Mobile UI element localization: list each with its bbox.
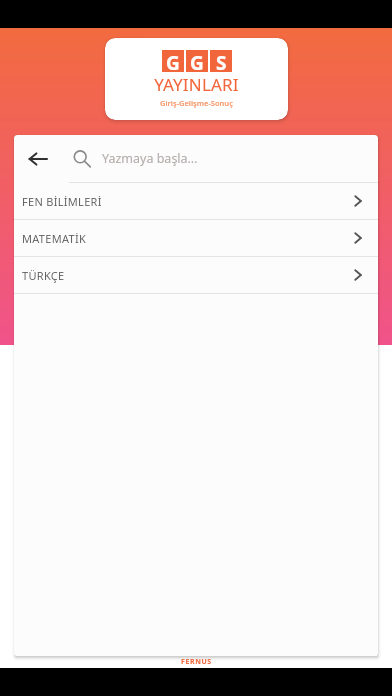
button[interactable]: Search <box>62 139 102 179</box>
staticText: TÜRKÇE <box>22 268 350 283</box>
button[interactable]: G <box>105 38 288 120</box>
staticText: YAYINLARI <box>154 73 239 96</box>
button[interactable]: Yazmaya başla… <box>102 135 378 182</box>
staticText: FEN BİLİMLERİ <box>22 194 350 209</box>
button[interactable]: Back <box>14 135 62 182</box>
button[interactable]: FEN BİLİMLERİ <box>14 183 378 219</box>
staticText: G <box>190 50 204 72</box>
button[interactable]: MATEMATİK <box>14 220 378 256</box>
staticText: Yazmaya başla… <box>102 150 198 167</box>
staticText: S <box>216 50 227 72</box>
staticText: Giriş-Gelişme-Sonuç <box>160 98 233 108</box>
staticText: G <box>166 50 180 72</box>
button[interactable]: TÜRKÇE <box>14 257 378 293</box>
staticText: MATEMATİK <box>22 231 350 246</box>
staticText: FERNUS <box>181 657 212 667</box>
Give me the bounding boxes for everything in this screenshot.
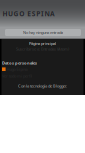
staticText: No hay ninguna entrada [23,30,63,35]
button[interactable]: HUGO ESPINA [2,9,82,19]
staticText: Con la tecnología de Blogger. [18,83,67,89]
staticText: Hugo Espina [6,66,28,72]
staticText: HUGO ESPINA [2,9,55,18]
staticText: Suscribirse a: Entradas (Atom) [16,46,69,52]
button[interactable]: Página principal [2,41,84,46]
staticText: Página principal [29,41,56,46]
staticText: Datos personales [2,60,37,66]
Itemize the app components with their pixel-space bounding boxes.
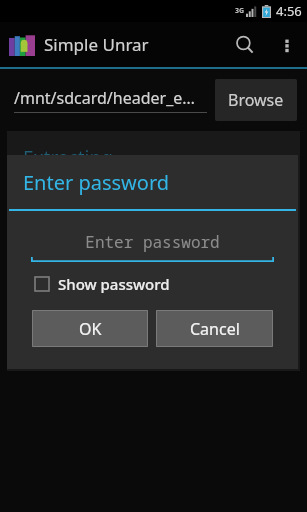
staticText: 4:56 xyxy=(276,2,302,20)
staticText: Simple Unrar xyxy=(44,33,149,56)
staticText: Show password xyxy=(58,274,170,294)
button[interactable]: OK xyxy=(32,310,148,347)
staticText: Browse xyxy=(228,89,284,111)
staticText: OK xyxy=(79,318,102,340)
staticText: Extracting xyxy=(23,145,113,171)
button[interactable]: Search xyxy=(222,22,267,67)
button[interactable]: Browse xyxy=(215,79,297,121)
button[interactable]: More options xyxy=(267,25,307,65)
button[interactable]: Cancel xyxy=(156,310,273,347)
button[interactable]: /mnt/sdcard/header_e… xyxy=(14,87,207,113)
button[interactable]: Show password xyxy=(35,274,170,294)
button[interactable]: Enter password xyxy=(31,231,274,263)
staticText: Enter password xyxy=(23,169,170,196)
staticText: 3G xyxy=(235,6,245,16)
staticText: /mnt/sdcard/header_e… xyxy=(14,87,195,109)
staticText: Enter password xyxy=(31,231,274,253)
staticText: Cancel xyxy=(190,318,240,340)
...
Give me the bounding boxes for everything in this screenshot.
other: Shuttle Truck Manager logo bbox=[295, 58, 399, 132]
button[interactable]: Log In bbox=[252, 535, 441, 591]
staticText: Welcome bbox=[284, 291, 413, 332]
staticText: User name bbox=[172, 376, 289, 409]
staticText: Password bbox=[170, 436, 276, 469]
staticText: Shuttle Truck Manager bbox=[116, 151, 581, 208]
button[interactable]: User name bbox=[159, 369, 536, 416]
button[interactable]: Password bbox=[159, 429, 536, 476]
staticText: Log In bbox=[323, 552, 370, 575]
--
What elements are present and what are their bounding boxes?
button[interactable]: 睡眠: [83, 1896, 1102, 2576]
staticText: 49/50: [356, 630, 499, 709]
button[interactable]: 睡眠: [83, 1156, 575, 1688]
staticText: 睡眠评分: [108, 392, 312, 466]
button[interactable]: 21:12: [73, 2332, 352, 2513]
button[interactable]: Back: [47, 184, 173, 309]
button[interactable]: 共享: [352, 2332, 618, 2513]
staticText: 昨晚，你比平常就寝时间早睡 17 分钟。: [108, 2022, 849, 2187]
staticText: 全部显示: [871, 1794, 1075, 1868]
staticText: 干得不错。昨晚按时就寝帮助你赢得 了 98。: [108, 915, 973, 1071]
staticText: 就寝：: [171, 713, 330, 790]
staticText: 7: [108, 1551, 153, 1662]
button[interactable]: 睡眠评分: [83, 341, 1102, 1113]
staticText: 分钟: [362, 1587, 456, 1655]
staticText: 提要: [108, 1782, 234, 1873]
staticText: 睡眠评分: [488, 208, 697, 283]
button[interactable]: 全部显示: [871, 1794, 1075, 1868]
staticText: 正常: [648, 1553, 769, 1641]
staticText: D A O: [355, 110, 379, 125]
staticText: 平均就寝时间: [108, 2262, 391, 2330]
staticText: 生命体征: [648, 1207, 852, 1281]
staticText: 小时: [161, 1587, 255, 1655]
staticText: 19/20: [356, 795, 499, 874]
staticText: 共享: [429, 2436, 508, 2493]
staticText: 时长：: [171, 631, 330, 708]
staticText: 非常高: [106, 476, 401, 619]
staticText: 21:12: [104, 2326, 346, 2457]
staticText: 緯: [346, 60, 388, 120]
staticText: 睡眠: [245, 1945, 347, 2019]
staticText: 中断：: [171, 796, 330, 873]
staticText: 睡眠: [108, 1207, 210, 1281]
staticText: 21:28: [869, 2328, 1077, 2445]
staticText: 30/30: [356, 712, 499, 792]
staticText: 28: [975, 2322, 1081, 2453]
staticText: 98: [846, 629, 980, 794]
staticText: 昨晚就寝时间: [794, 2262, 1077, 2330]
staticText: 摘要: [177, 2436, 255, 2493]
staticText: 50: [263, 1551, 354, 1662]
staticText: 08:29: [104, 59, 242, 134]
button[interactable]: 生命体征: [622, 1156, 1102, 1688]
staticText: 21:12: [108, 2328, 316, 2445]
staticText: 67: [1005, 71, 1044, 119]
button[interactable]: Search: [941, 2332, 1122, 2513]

-- Exercise brief --
Some of the data mentions "bounding". Copy every line where it does.

-- Worked solution --
Give me the bounding boxes for everything in this screenshot.
Itemize the app components with their pixel-space bounding boxes.
Give me the bounding boxes for everything in this screenshot.
What elements are present and what are their bounding boxes?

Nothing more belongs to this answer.